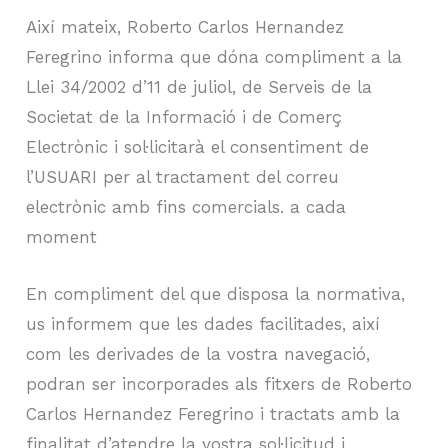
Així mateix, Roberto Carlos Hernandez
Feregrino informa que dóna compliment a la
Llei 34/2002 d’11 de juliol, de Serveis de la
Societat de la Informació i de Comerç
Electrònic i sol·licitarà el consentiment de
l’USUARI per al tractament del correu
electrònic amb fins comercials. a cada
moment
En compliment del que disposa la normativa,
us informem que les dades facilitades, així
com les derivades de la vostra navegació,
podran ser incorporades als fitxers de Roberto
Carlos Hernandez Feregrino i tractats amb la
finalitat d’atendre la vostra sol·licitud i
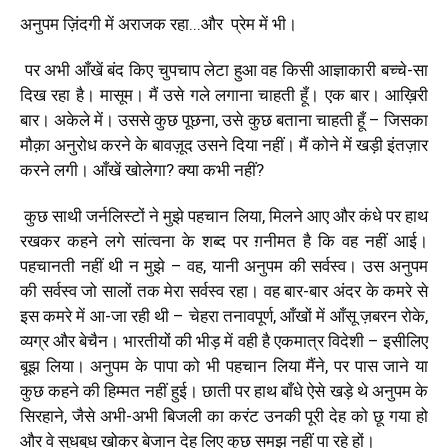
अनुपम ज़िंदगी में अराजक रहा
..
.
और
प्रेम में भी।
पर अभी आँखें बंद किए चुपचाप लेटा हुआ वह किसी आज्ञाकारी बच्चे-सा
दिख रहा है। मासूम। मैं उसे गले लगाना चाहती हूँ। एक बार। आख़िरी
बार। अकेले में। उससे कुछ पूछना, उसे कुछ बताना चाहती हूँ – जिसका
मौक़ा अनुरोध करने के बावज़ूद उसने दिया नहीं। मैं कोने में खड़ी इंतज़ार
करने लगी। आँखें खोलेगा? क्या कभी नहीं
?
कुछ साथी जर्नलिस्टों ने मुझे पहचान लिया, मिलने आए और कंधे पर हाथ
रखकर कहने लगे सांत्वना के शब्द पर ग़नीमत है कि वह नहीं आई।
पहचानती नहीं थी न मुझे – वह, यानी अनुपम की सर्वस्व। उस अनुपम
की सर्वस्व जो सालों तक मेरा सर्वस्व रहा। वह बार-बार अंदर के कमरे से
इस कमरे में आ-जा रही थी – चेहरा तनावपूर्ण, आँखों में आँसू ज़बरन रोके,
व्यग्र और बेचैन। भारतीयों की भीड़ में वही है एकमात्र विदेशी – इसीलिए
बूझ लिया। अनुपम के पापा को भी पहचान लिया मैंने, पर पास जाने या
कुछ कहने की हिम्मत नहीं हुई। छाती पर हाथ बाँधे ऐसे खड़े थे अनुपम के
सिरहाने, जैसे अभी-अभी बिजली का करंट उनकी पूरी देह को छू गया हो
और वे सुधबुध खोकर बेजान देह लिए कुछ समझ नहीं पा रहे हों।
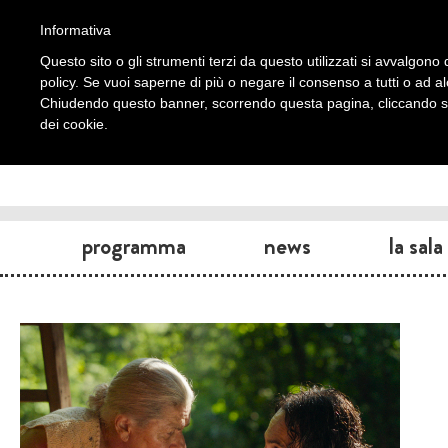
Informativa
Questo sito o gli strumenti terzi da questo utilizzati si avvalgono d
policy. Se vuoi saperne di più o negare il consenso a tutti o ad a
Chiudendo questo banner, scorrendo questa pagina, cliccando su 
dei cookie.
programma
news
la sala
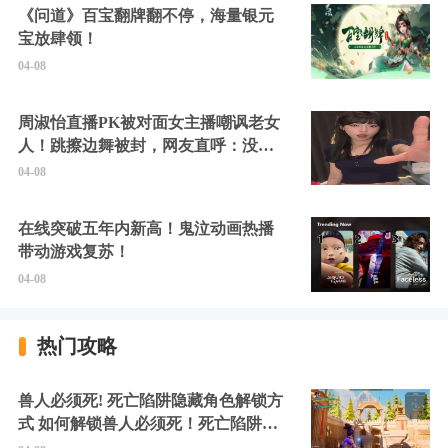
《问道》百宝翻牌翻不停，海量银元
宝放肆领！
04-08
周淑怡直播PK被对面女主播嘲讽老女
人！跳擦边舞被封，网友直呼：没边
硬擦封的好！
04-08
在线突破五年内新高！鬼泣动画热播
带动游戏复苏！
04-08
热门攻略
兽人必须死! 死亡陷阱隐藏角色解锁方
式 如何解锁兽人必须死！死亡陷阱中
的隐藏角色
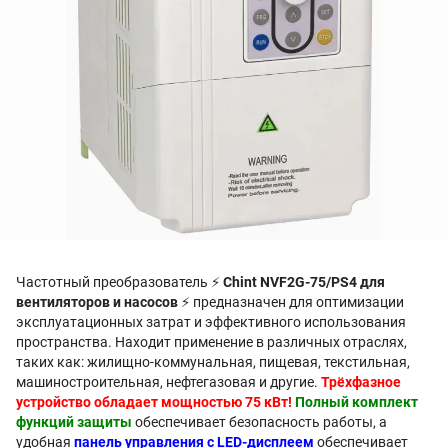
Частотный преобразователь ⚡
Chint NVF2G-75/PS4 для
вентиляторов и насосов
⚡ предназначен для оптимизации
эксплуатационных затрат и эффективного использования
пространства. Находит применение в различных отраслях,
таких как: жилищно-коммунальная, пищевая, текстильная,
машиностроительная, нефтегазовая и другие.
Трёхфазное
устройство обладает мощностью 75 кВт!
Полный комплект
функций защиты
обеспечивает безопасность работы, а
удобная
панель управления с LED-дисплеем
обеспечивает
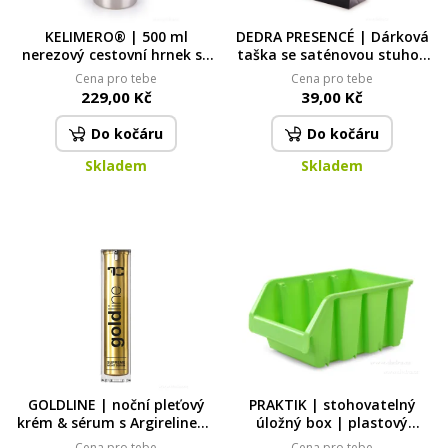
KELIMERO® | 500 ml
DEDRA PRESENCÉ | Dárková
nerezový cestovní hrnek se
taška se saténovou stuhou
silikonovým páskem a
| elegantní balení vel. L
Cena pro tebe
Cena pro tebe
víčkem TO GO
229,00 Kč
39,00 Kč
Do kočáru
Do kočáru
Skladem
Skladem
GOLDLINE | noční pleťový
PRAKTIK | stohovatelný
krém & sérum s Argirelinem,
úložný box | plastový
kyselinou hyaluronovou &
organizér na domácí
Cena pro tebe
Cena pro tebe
====
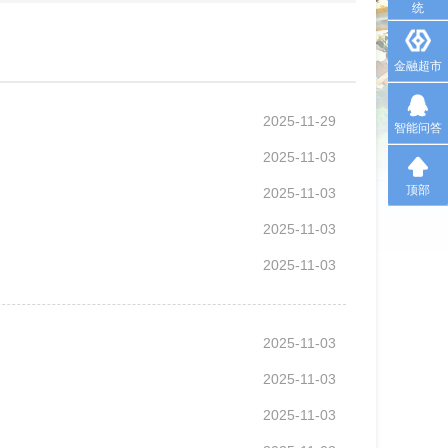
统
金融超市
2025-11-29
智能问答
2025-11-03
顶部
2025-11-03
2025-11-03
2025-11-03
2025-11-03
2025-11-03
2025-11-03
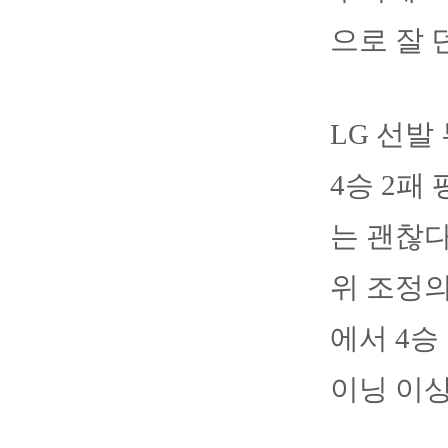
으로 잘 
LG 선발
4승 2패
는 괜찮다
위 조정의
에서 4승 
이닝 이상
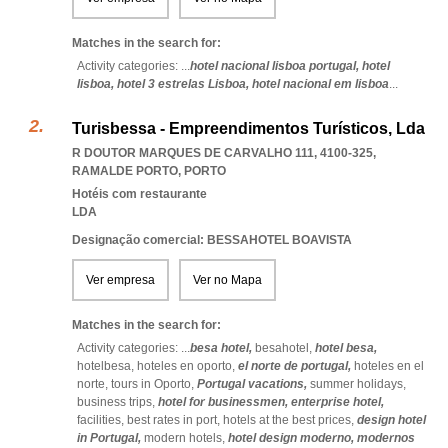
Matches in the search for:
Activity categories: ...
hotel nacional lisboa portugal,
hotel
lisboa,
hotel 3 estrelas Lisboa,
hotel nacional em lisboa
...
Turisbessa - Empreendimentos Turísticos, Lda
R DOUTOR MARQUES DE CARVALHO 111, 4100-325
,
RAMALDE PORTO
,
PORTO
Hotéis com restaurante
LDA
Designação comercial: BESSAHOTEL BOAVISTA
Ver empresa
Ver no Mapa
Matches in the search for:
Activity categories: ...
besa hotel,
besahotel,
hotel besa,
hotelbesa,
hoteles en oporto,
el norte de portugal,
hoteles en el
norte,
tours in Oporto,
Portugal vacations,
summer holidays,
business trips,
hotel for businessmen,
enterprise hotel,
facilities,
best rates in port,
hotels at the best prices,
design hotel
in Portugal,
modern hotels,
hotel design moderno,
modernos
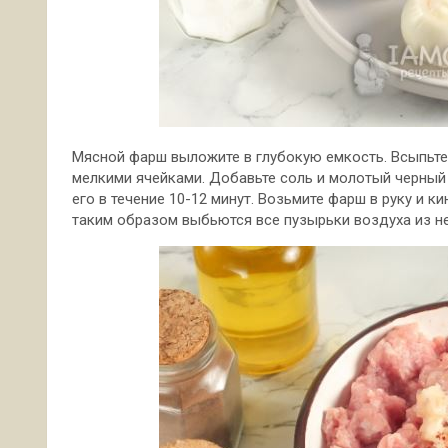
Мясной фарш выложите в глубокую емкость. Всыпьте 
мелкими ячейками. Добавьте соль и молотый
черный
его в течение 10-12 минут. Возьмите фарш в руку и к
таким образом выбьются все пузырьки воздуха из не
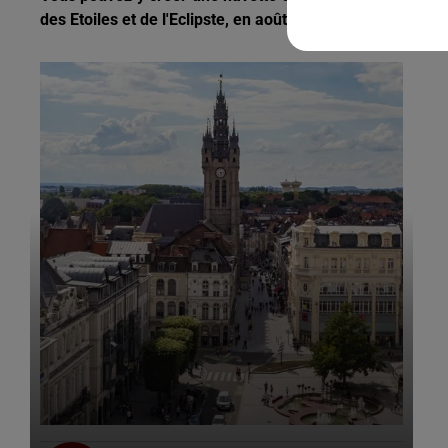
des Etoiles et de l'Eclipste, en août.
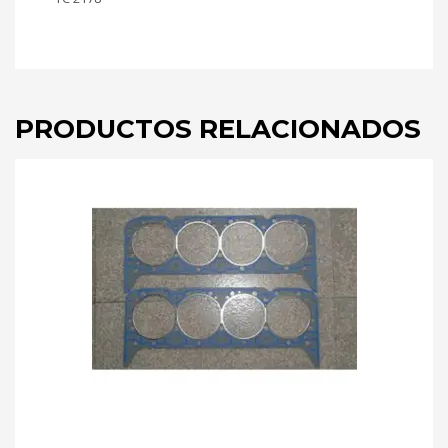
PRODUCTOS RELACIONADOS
====
THE TASK — Because only one stretch of the records is wanted, please output the lines from the one holding "कुछ कहने की" through the one holding "policy. Se vuoi" exactly, both included, and leave every picture out.

RESPONSE BOX —
कुछ कहने की हिम्मत नहीं हुई। छाती पर हाथ बाँधे ऐसे खड़े थे अनुपम के
सिरहाने, जैसे अभी-अभी बिजली का करंट उनकी पूरी देह को छू गया हो
और वे सुधबुध खोकर बेजान देह लिए कुछ समझ नहीं पा रहे हों।
Informativa
Questo sito o gli strumenti terzi da questo utilizzati si avvalgono d
policy. Se vuoi saperne di più o negare il consenso a tutti o ad a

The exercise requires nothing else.